BEGIN Records shown

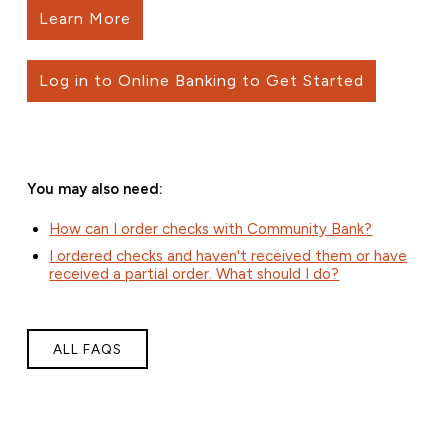
Learn More
Log in to Online Banking to Get Started
You may also need:
How can I order checks with Community Bank?
I ordered checks and haven't received them or have
received a partial order. What should I do?
ALL FAQS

END Records shown

- About this task
Every line above that holds the string "received" should be returned.

- Result of the exercise
I ordered checks and haven't received them or have
received a partial order. What should I do?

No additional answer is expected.